- _YOUR OBJECTIVE_:
Leaving out every picture, quote the data below exactly as it appears.

- _RECORD EXTRACTS_:
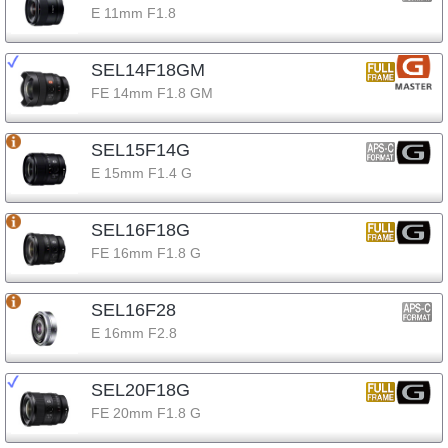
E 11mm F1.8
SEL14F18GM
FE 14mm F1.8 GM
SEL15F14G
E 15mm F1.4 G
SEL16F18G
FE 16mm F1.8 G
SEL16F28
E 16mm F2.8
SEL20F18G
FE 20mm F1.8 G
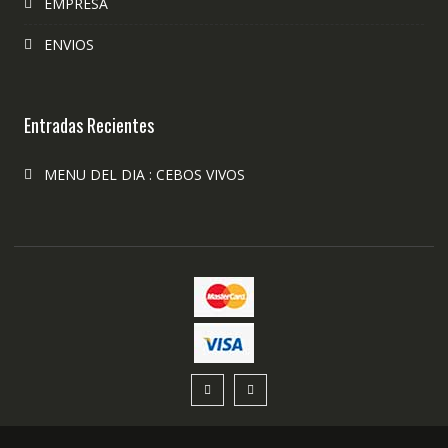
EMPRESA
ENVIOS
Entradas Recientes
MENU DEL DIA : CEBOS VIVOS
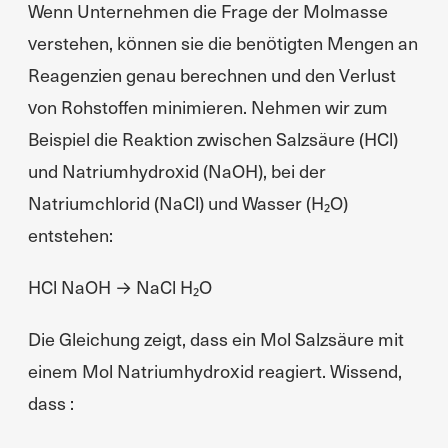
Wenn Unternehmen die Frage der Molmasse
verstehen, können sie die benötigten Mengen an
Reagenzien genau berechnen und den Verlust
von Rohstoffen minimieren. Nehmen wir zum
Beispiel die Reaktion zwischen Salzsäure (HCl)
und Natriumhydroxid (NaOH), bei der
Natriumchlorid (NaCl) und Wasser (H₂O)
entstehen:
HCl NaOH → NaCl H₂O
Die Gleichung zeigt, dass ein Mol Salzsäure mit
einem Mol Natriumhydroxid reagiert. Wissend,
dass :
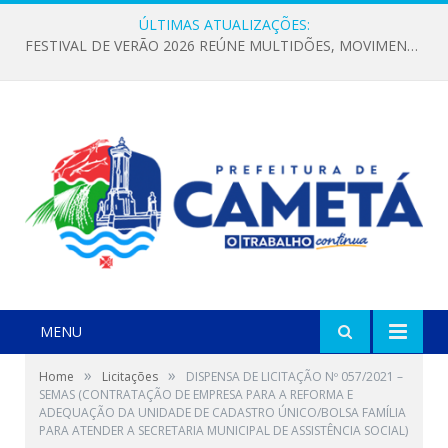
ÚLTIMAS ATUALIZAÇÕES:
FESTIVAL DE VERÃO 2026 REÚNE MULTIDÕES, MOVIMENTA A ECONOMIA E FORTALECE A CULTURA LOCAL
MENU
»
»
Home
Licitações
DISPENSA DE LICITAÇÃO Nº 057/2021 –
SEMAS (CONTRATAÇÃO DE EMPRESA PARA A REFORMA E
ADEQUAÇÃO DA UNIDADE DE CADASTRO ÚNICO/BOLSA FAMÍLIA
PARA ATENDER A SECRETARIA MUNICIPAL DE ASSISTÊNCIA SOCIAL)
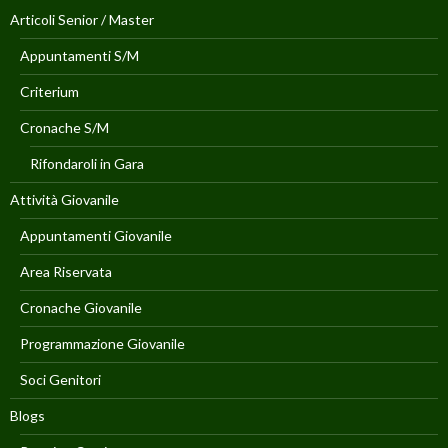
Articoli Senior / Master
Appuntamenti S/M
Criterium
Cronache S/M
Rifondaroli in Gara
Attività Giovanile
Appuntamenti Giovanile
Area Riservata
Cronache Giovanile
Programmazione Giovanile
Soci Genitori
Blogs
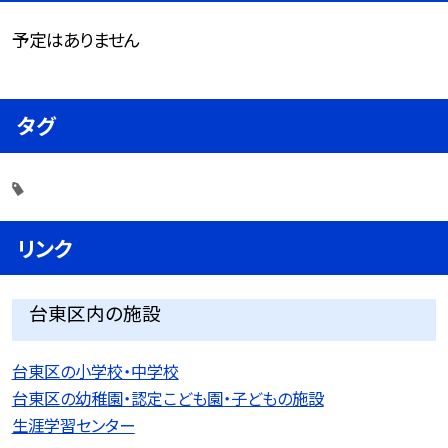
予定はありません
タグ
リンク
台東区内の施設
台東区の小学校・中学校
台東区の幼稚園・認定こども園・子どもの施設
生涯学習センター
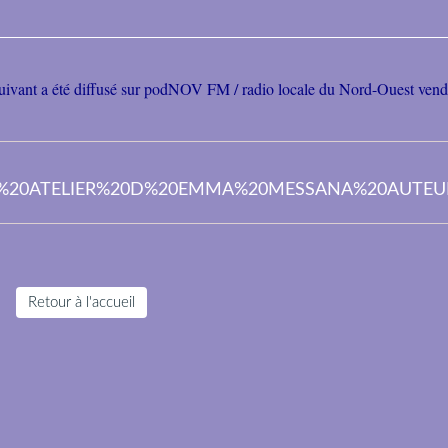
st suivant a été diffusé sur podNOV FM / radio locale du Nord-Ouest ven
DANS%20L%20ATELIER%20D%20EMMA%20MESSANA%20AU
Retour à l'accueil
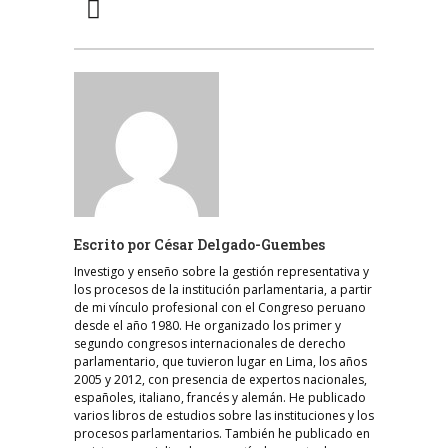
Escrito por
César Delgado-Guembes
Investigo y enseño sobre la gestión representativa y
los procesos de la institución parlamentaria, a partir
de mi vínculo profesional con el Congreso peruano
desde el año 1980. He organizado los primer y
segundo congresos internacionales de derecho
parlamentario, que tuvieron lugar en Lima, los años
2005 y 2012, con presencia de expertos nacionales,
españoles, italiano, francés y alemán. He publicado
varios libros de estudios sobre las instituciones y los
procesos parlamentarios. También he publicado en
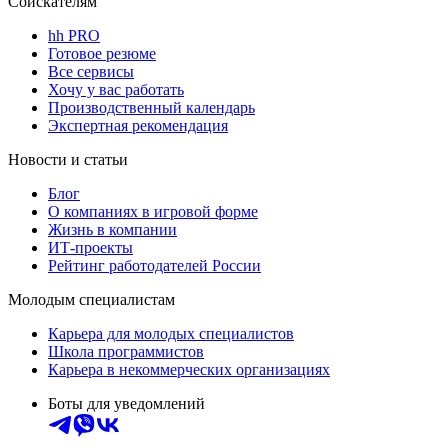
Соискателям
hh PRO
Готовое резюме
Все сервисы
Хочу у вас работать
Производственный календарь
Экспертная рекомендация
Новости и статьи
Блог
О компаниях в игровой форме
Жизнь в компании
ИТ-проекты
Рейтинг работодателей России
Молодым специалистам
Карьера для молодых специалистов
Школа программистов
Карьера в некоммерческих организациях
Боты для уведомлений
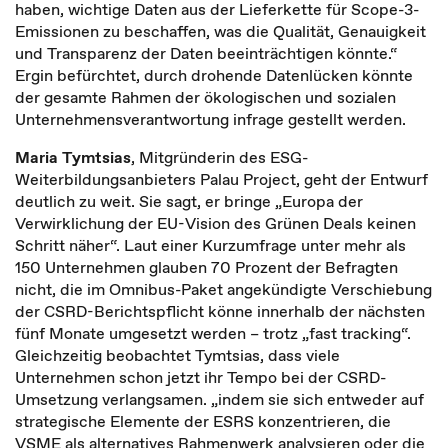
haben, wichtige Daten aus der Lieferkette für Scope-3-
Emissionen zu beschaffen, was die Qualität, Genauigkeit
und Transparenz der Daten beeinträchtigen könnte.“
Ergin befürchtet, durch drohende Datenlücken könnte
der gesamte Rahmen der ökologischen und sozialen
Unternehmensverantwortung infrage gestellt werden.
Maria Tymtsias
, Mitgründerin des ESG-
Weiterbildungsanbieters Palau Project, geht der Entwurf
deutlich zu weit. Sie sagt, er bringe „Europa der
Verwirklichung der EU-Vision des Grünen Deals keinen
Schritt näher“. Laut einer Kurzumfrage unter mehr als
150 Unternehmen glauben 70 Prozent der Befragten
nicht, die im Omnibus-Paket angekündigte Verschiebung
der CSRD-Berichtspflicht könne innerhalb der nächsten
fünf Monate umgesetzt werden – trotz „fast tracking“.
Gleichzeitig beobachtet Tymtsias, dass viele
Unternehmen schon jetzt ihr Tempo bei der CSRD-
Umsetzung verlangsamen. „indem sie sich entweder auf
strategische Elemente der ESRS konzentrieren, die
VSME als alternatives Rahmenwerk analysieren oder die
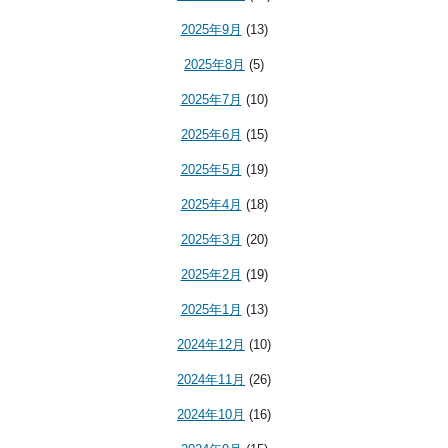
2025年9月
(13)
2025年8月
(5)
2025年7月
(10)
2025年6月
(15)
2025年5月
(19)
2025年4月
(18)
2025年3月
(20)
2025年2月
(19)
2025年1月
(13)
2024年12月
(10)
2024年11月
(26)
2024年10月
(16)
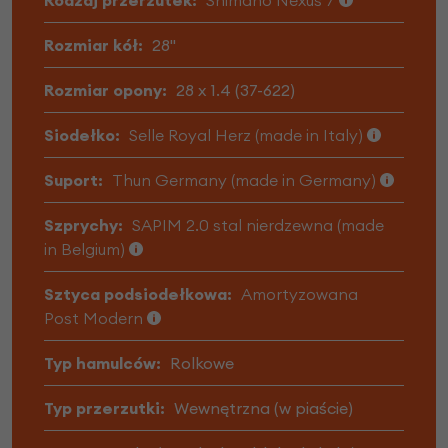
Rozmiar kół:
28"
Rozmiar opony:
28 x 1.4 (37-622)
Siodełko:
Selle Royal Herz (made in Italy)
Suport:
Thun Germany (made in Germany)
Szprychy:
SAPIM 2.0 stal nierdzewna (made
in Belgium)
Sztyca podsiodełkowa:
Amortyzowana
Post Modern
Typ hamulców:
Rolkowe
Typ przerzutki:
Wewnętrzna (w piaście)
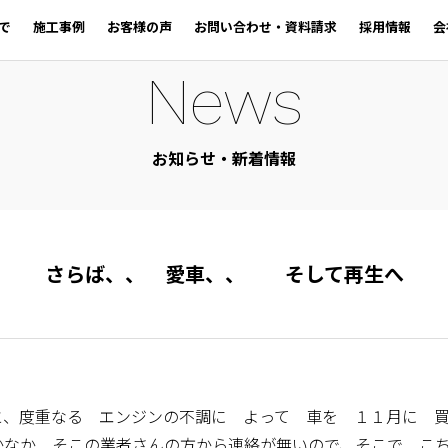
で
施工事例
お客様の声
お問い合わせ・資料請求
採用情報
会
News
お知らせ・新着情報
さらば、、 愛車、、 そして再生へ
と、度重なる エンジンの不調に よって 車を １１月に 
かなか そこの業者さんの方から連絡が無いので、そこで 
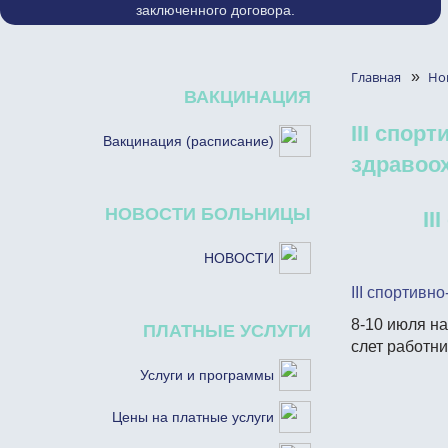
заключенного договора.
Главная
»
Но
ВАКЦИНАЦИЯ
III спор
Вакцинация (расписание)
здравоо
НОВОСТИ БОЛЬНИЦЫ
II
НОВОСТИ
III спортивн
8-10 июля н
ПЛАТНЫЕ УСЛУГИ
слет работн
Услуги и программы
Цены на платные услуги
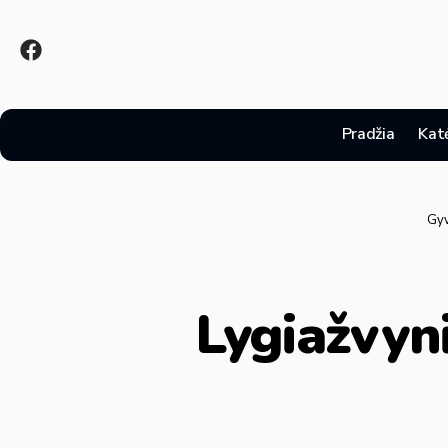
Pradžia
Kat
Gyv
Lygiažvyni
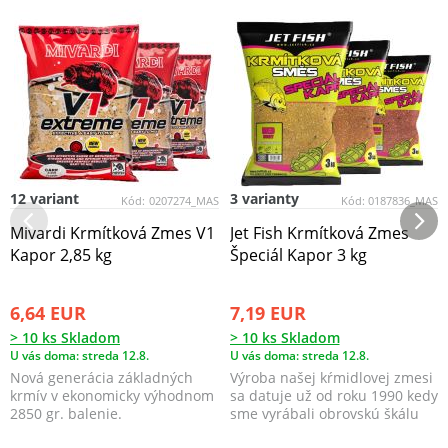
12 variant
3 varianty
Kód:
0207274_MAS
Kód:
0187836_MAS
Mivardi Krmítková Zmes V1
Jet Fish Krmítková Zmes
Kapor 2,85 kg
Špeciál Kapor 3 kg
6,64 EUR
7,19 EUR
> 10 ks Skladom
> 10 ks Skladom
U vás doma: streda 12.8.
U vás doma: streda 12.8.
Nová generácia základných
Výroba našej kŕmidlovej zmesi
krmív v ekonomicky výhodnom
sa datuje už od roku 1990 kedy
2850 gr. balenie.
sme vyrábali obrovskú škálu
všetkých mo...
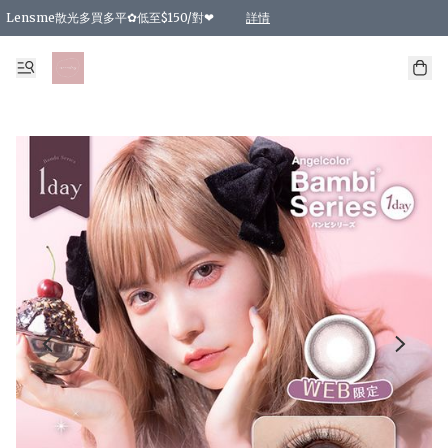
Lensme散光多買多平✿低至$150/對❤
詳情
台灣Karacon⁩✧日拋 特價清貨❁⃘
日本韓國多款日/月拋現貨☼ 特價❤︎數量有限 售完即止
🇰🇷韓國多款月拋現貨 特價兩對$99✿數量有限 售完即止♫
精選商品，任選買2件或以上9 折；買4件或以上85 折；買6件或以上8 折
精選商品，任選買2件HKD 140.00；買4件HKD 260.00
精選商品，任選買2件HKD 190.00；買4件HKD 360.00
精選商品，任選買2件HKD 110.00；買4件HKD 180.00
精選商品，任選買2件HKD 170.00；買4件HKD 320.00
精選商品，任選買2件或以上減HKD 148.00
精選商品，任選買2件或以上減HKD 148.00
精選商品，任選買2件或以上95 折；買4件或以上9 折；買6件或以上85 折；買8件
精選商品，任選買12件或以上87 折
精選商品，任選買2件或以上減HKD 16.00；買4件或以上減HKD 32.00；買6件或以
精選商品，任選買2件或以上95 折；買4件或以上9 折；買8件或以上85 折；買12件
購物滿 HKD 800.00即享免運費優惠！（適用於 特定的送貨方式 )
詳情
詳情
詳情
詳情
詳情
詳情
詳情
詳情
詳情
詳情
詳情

- _SOLUTION TO THIS TASK_:
E 11mm F1.8
SEL14F18GM
FE 14mm F1.8 GM
SEL15F14G
E 15mm F1.4 G
SEL16F18G
FE 16mm F1.8 G
SEL16F28
E 16mm F2.8
SEL20F18G
FE 20mm F1.8 G
EMPRESA
ENVIOS
Entradas Recientes
MENU DEL DIA : CEBOS VIVOS
Wenn Unternehmen die Frage der Molmasse
verstehen, können sie die benötigten Mengen an
Reagenzien genau berechnen und den Verlust
von Rohstoffen minimieren. Nehmen wir zum
Beispiel die Reaktion zwischen Salzsäure (HCl)
und Natriumhydroxid (NaOH), bei der
Natriumchlorid (NaCl) und Wasser (H₂O)
entstehen:
HCl NaOH → NaCl H₂O
Die Gleichung zeigt, dass ein Mol Salzsäure mit
einem Mol Natriumhydroxid reagiert. Wissend,
dass :
ÚLTIMAS ATUALIZAÇÕES:
FESTIVAL DE VERÃO 2026 REÚNE MULTIDÕES, MOVIMENTA A ECONOMIA E FORTALECE A CULTURA LOCAL
MENU
»
»
Home
Licitações
DISPENSA DE LICITAÇÃO Nº 057/2021 –
SEMAS (CONTRATAÇÃO DE EMPRESA PARA A REFORMA E
ADEQUAÇÃO DA UNIDADE DE CADASTRO ÚNICO/BOLSA FAMÍLIA
PARA ATENDER A SECRETARIA MUNICIPAL DE ASSISTÊNCIA SOCIAL)
Articoli Senior / Master
Appuntamenti S/M
Criterium
Cronache S/M
Rifondaroli in Gara
Attività Giovanile
Appuntamenti Giovanile
Area Riservata
Cronache Giovanile
Programmazione Giovanile
Soci Genitori
Blogs
予定はありません
タグ
リンク
台東区内の施設
台東区の小学校・中学校
台東区の幼稚園・認定こども園・子どもの施設
生涯学習センター
st suivant a été diffusé sur podNOV FM / radio locale du Nord-Ouest ven
DANS%20L%20ATELIER%20D%20EMMA%20MESSANA%20AU
Retour à l'accueil
Escrito por
César Delgado-Guembes
Investigo y enseño sobre la gestión representativa y
los procesos de la institución parlamentaria, a partir
de mi vínculo profesional con el Congreso peruano
desde el año 1980. He organizado los primer y
segundo congresos internacionales de derecho
parlamentario, que tuvieron lugar en Lima, los años
2005 y 2012, con presencia de expertos nacionales,
españoles, italiano, francés y alemán. He publicado
varios libros de estudios sobre las instituciones y los
procesos parlamentarios. También he publicado en
Соискателям
hh PRO
Готовое резюме
Все сервисы
Хочу у вас работать
Производственный календарь
Экспертная рекомендация
Новости и статьи
Блог
О компаниях в игровой форме
Жизнь в компании
ИТ-проекты
Рейтинг работодателей России
Молодым специалистам
Карьера для молодых специалистов
Школа программистов
Карьера в некоммерческих организациях
Боты для уведомлений
haben, wichtige Daten aus der Lieferkette für Scope-3-
Emissionen zu beschaffen, was die Qualität, Genauigkeit
und Transparenz der Daten beeinträchtigen könnte.“
Ergin befürchtet, durch drohende Datenlücken könnte
der gesamte Rahmen der ökologischen und sozialen
Unternehmensverantwortung infrage gestellt werden.
Maria Tymtsias
, Mitgründerin des ESG-
Weiterbildungsanbieters Palau Project, geht der Entwurf
deutlich zu weit. Sie sagt, er bringe „Europa der
Verwirklichung der EU-Vision des Grünen Deals keinen
Schritt näher“. Laut einer Kurzumfrage unter mehr als
150 Unternehmen glauben 70 Prozent der Befragten
nicht, die im Omnibus-Paket angekündigte Verschiebung
der CSRD-Berichtspflicht könne innerhalb der nächsten
fünf Monate umgesetzt werden – trotz „fast tracking“.
Gleichzeitig beobachtet Tymtsias, dass viele
Unternehmen schon jetzt ihr Tempo bei der CSRD-
Umsetzung verlangsamen. „indem sie sich entweder auf
strategische Elemente der ESRS konzentrieren, die
VSME als alternatives Rahmenwerk analysieren oder die
2025年9月
(13)
2025年8月
(5)
2025年7月
(10)
2025年6月
(15)
2025年5月
(19)
2025年4月
(18)
2025年3月
(20)
2025年2月
(19)
2025年1月
(13)
2024年12月
(10)
2024年11月
(26)
2024年10月
(16)
Rozmiar kół:
28"
Rozmiar opony:
28 x 1.4 (37-622)
Siodełko:
Selle Royal Herz (made in Italy)
Suport:
Thun Germany (made in Germany)
Szprychy:
SAPIM 2.0 stal nierdzewna (made
in Belgium)
Sztyca podsiodełkowa:
Amortyzowana
Post Modern
Typ hamulców:
Rolkowe
Typ przerzutki:
Wewnętrzna (w piaście)
で
施工事例
お客様の声
お問い合わせ・資料請求
採用情報
会
News
お知らせ・新着情報
さらば、、 愛車、、 そして再生へ
と、度重なる エンジンの不調に よって 車を １１月に 
かなか そこの業者さんの方から連絡が無いので、そこで 
заключенного договора.
Главная
»
Но
ВАКЦИНАЦИЯ
III спор
Вакцинация (расписание)
здравоо
НОВОСТИ БОЛЬНИЦЫ
II
НОВОСТИ
III спортивн
8-10 июля н
ПЛАТНЫЕ УСЛУГИ
слет работн
Услуги и программы
Цены на платные услуги
Pradžia
Kat
Gyv
Lygiažvyni
12 variant
3 varianty
Kód:
0207274_MAS
Kód:
0187836_MAS
Mivardi Krmítková Zmes V1
Jet Fish Krmítková Zmes
Kapor 2,85 kg
Špeciál Kapor 3 kg
6,64 EUR
7,19 EUR
> 10 ks Skladom
> 10 ks Skladom
U vás doma: streda 12.8.
U vás doma: streda 12.8.
Nová generácia základných
Výroba našej kŕmidlovej zmesi
krmív v ekonomicky výhodnom
sa datuje už od roku 1990 kedy
2850 gr. balenie.
sme vyrábali obrovskú škálu
všetkých mo...
Lensme散光多買多平✿低至$150/對❤
詳情
台灣Karacon⁩✧日拋 特價清貨❁⃘
日本韓國多款日/月拋現貨☼ 特價❤︎數量有限 售完即止
🇰🇷韓國多款月拋現貨 特價兩對$99✿數量有限 售完即止♫
精選商品，任選買2件或以上9 折；買4件或以上85 折；買6件或以上8 折
精選商品，任選買2件HKD 140.00；買4件HKD 260.00
精選商品，任選買2件HKD 190.00；買4件HKD 360.00
精選商品，任選買2件HKD 110.00；買4件HKD 180.00
精選商品，任選買2件HKD 170.00；買4件HKD 320.00
精選商品，任選買2件或以上減HKD 148.00
精選商品，任選買2件或以上減HKD 148.00
精選商品，任選買2件或以上95 折；買4件或以上9 折；買6件或以上85 折；買8件
精選商品，任選買12件或以上87 折
精選商品，任選買2件或以上減HKD 16.00；買4件或以上減HKD 32.00；買6件或以
精選商品，任選買2件或以上95 折；買4件或以上9 折；買8件或以上85 折；買12件
購物滿 HKD 800.00即享免運費優惠！（適用於 特定的送貨方式 )
詳情
詳情
詳情
詳情
詳情
詳情
詳情
詳情
詳情
詳情
詳情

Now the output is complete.